Lucía Quintana (Urania Cabral) protagoniza la escena que deja sin respiración al espectador, haciéndole un nudo en la garganta, llevándole a apartar la mirada o a cerrar los ojos porque tanto dolor -y tanta pérdida de dignidad– resulta inasumible.
La presencia de Manuel Morón (Johnny Abbes) es garantía de éxito: su trayectoria le avala y nuevamente maneja con sabiduría los tiempos para ofrecernos al inhumano y cruel líder del servicio de inteligencia militar.
Eduardo Velasco (Manuel Alfonso) nos trasmite inquietud y desasosiego con una empatía y simpatía impostadas, un demonio disfrazado de ángel.
Gabriel Garbisu (Agustín Cabral) es el gran descubrimiento del elenco: su personaje es un auténtico “caramelo” y sus frases y su evolución a lo largo de la obra le permiten desarrollar todo su potencial interpretativo.
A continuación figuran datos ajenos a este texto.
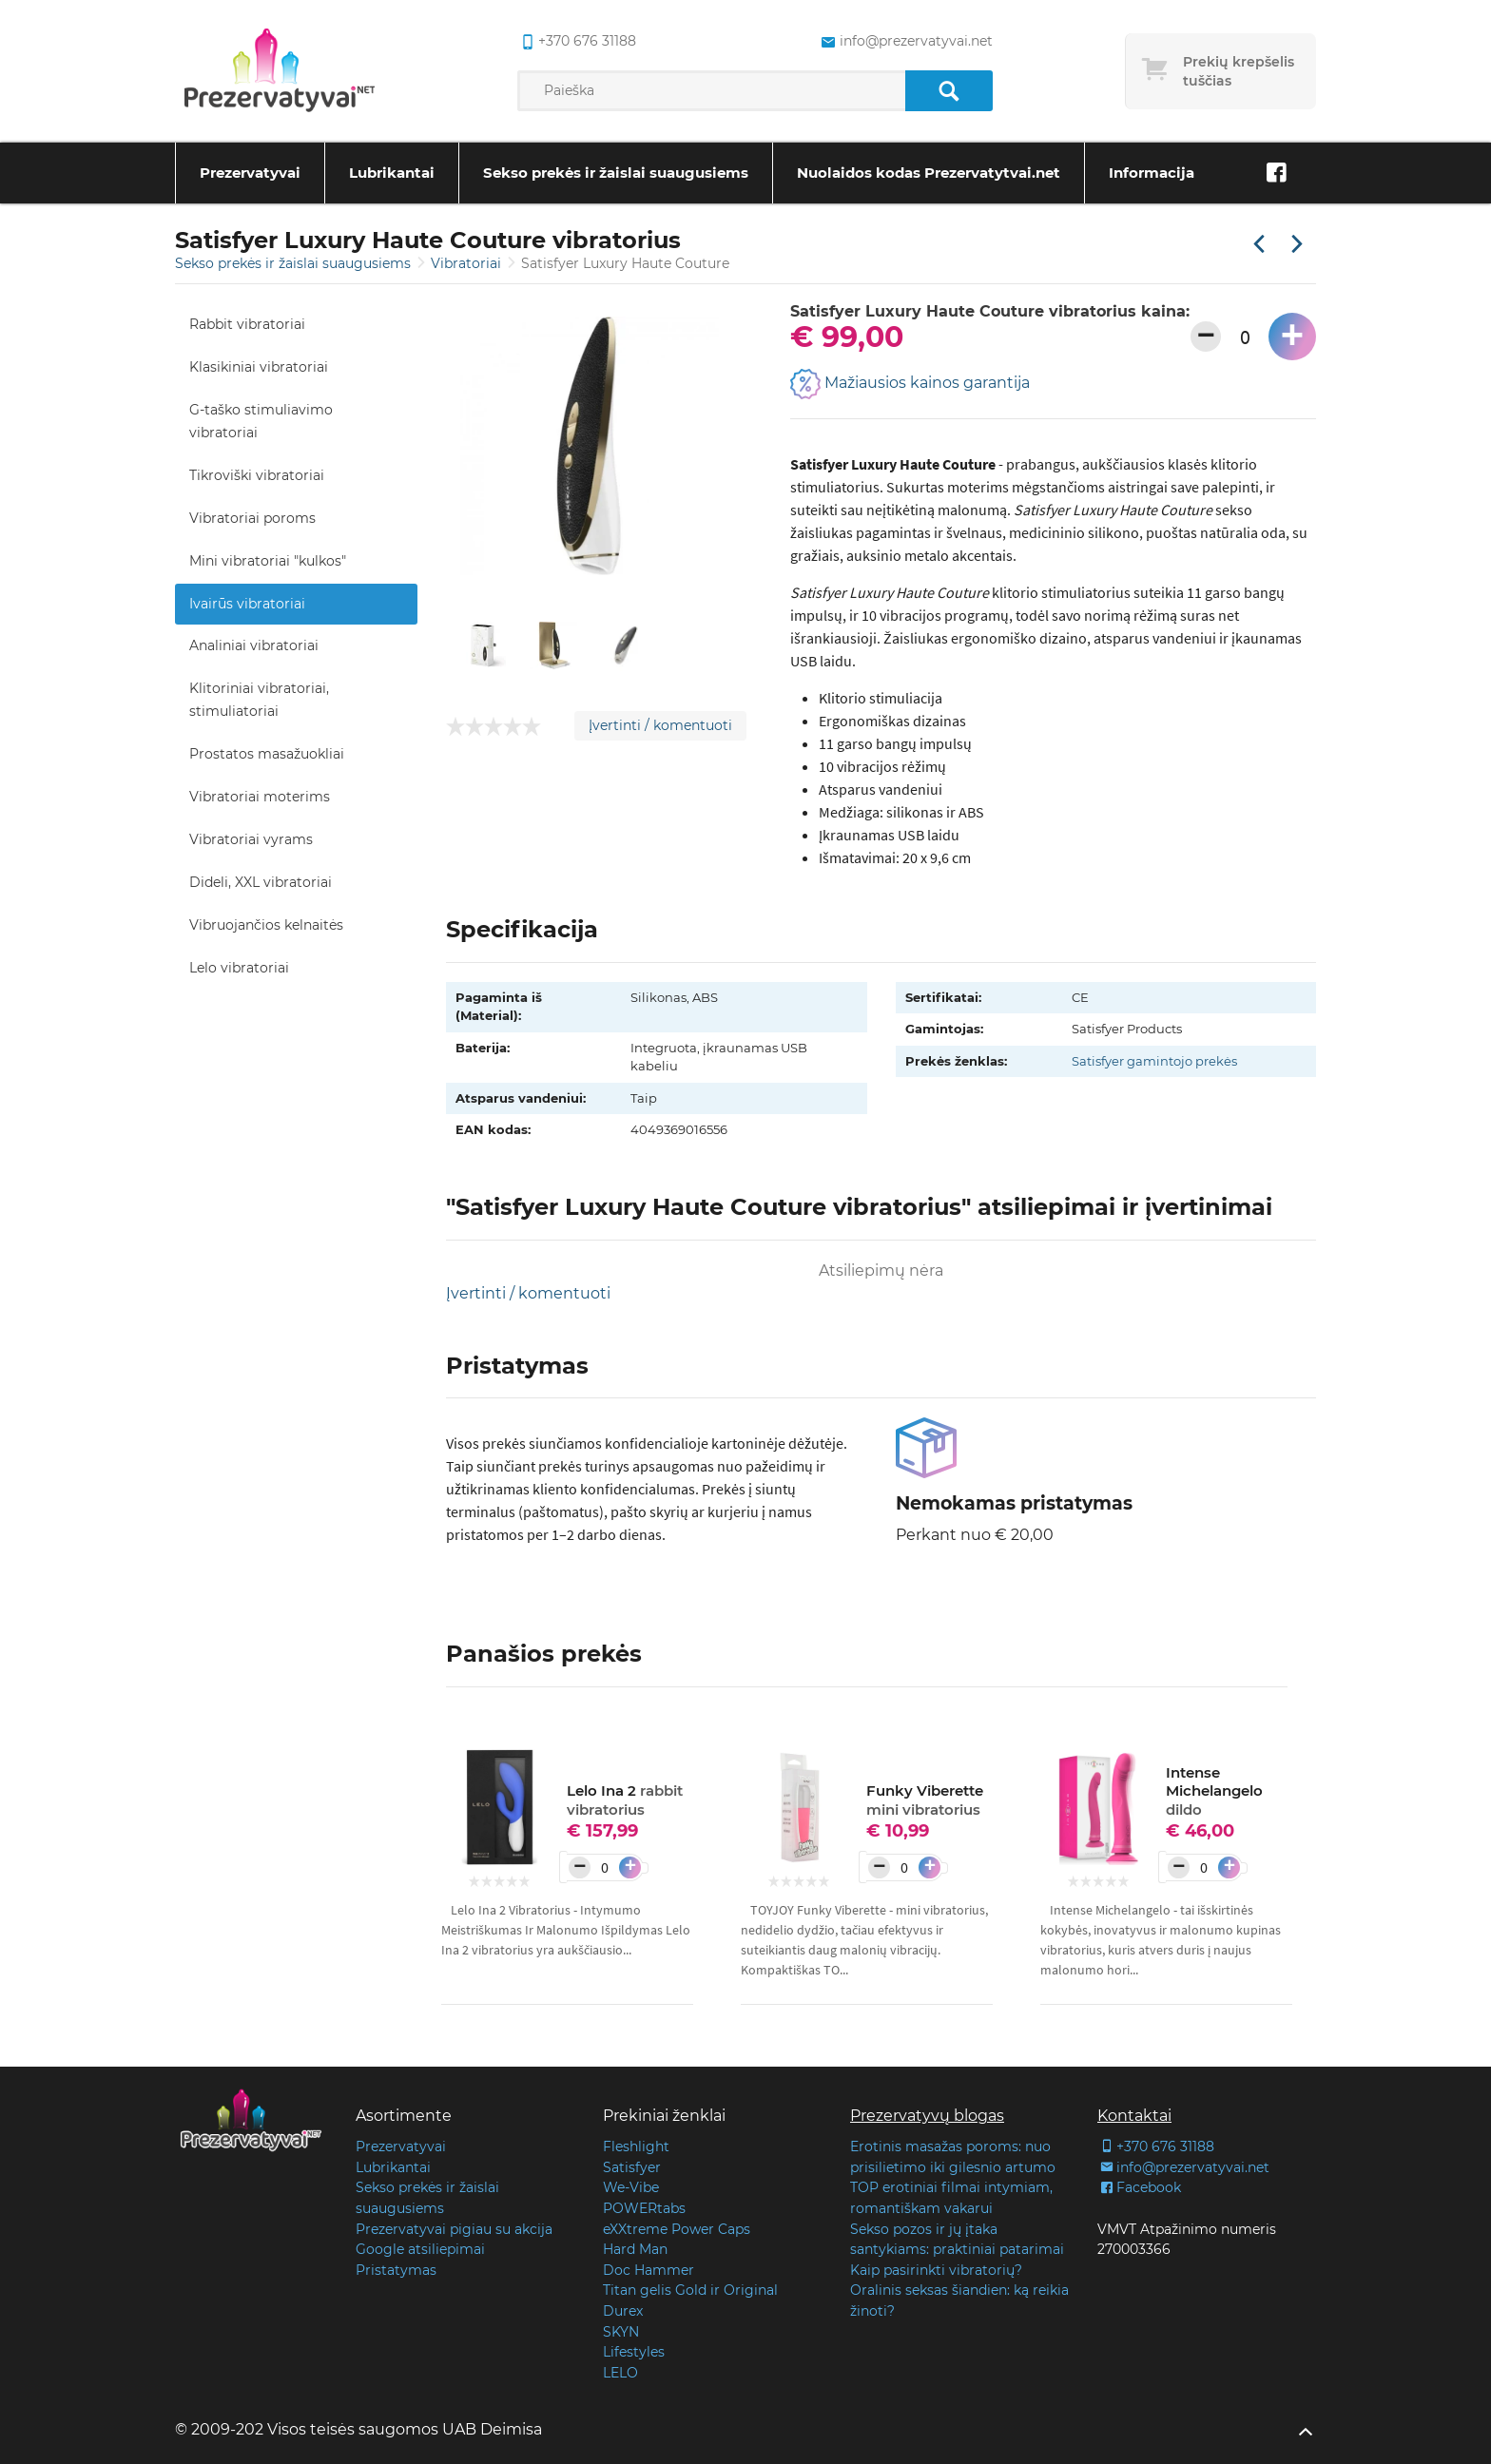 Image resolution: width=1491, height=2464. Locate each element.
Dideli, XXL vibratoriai (260, 882)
Cabral convierte en “moneda de cambio” a su hija, un Judas miserable que despierta antipatía y genera la más deleznable repulsión.
Por último -pero no menos importante- David Pinilla interpreta al doctor Balaguer, un presidente condescendiente, de verbo amable pero no por ello menos cómplice de la contumaz dictadura encabezada por el general Trujillo.
En definitiva, recomendamos encarecidamente ver esta versión teatral de la obra maestra de Vargas Llosa, un libro complejo de adaptar pero que en esta ocasión se ha hecho con acierto, recogiendo retazos de una historia que mezcla ficción y realidad y que no dejará indiferente a nadie.